[mlir] Add patterns to lower Math operations to LLVM based libm calls.

Some Math operations do not have an equivalent in LLVM. In these cases,
allow a low priority fallback of calling the libm functions. This is to
give functionality and is not a performant option.
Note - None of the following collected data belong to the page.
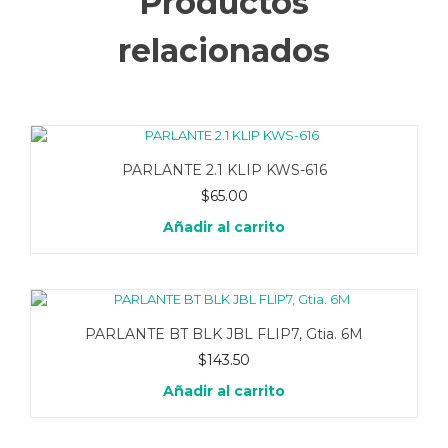
Productos
relacionados
PARLANTE 2.1 KLIP KWS-616
$
65.00
Añadir al carrito
PARLANTE BT BLK JBL FLIP7, Gtia. 6M
$
143.50
Añadir al carrito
Differential Revision: https://reviews.llvm.org/D100367

mlir/include/mlir/Conversion/MathToLibm/MathToLibm.h

@@ -0,0 +1,26 @@
+//===- MathToLibm.h - Utils to convert from the complex dialect --------===//
+//
+// Part of the LLVM Project, under the Apache License v2.0 with LLVM Exceptions.
+// See https://llvm.org/LICENSE.txt for license information.
+// SPDX-License-Identifier: Apache-2.0 WITH LLVM-exception
+//
+//===----------------------------------------------------------------------===//
+#ifndef MLIR_CONVERSION_MATHTOLIBM_MATHTOLIBM_H_
+#define MLIR_CONVERSION_MATHTOLIBM_MATHTOLIBM_H_
+
+#include "mlir/Transforms/DialectConversion.h"
+
+namespace mlir {
+template <typename T>
+class OperationPass;
+
+/// Populate the given list with patterns that convert from Math to Libm calls.
+void populateMathToLibmConversionPatterns(RewritePatternSet &patterns,
+                                          PatternBenefit benefit);
+
+/// Create a pass to convert Math operations to libm calls.
+std::unique_ptr<OperationPass<ModuleOp>> createConvertMathToLibmPass();
+
+} // namespace mlir
+
+#endif // MLIR_CONVERSION_MATHTOLIBM_MATHTOLIBM_H_

mlir/include/mlir/Conversion/Passes.h

@@ -20,6 +20,7 @@
 #include "mlir/Conversion/LinalgToLLVM/LinalgToLLVM.h"
 #include "mlir/Conversion/LinalgToSPIRV/LinalgToSPIRVPass.h"
 #include "mlir/Conversion/LinalgToStandard/LinalgToStandard.h"
+#include "mlir/Conversion/MathToLibm/MathToLibm.h"
 #include "mlir/Conversion/OpenMPToLLVM/ConvertOpenMPToLLVM.h"
 #include "mlir/Conversion/PDLToPDLInterp/PDLToPDLInterp.h"
 #include "mlir/Conversion/SCFToGPU/SCFToGPUPass.h"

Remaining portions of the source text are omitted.